CN113150250B

CN113150250B - Organic conjugated polymer and preparation method and application thereof

Info

Publication number: CN113150250B
Application number: CN202110291970.1A
Authority: CN
Inventors: 金耀城; 黄晓锋; 陈健; 王首明; 江永健; 陈俊浩; 姜雪霏
Original assignee: Guangdong University of Technology
Current assignee: Guangdong University of Technology
Priority date: 2021-03-18
Filing date: 2021-03-18
Publication date: 2023-01-31
Anticipated expiration: 2041-03-18
Also published as: CN113150250A

Abstract

The invention discloses an organic conjugated polymer, a preparation method and application thereof, wherein the organic conjugated polymer adopts benzo-bi-thiophene or benzo-bi-furan as a matrix

The polymer has a high plane conjugated structure, a good visible light absorption range, a large specific surface area and good dispersibility in water. Therefore, the method has excellent performance of photocatalytic hydrogen production from water.

Description

Organic conjugated polymer and preparation method and application thereof

Technical Field

The invention relates to the technical field of photocatalytic water hydrogen production, in particular to an organic conjugated microporous polymer and a preparation method and application thereof.

Background

In recent years, with the continuous consumption of non-renewable resources such as petroleum, coal, natural gas and the like and the environmental pollution problem caused by the combustion of fossil fuels, people are made to realize that the development of novel clean renewable energy sources is important. The catalyst for photocatalytic water hydrogen production is developed to gradually enter the visual field of people by combining the characteristics of inexhaustible solar energy and inexhaustible hydrogen energy and the advantages of clean and pollution-free hydrogen energy, large combustion value, storage and transportation. At present, the catalyst for photolyzing water to produce hydrogen mainly comprises inorganic semiconductor materials, organic conjugated polymers and the like. The development of inorganic semiconductor materials is limited by the characteristics of small spectral response range, low quantum efficiency and the like, and organic conjugated polymers have the characteristics of various structures, easiness in modification, high electron transmission performance and the like, and become hot spots of research in recent years. The construction of donor-acceptor (D-A) type conjugated polymers is an effective strategy for the development of efficient photocatalysts. The D-A type organic conjugated microporous polymer has the characteristics of high specific surface area, various synthesis methods, high conjugation degree, strong electron transmission capability, controllable molecular energy gap and the like, and has an important function in the field of photocatalytic water hydrogen production.
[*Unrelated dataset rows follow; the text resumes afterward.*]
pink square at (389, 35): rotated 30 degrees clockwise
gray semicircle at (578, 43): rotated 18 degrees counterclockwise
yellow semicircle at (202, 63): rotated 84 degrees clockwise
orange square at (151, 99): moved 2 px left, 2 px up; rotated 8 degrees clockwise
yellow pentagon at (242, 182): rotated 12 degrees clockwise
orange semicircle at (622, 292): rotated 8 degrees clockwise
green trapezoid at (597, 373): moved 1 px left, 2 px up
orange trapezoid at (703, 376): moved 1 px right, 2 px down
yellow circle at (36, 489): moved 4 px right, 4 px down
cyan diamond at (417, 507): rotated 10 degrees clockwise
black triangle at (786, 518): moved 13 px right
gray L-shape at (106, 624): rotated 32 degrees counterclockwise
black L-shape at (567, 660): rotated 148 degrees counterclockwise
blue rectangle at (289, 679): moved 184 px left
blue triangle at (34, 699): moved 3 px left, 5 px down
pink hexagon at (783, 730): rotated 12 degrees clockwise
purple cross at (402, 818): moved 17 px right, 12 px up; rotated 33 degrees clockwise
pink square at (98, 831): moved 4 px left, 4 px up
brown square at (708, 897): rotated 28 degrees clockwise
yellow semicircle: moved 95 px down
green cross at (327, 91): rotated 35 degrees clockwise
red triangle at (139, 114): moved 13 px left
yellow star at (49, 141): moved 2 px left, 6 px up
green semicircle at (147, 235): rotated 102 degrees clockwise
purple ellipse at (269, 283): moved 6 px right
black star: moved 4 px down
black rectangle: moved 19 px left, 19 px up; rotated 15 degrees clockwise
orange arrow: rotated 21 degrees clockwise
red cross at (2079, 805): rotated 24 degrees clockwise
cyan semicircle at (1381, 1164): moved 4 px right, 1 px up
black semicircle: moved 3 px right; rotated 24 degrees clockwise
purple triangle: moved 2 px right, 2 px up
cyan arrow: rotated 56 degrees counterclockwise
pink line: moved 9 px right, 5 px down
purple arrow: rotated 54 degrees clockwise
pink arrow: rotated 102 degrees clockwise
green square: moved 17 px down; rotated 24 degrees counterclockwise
However, the hydrogen production rate of the current organic conjugated polymer as a photocatalyst is not high, so that the large-scale application of the organic conjugated polymer is limited. For example, chinese patent (CN 111804338A) discloses a triazine-D-A type nitrogen-containing organic conjugated porous polymer photocatalytic material and preparation and application thereof, mainly adopts the combination of triazine and pyrazole micromolecules, and from the data, the highest hydrogen production rate (HER) is only 1000 mu molh ^-1 g ^-1 。

Disclosure of Invention

The invention provides an organic conjugated polymer for overcoming the defect of poor hydrogen production rate of photocatalytic water.

Another object of the present invention is to provide a method for preparing the organic conjugated polymer.

It is another object of the present invention to provide a photocatalyst comprising an organic conjugated polymer and applications thereof.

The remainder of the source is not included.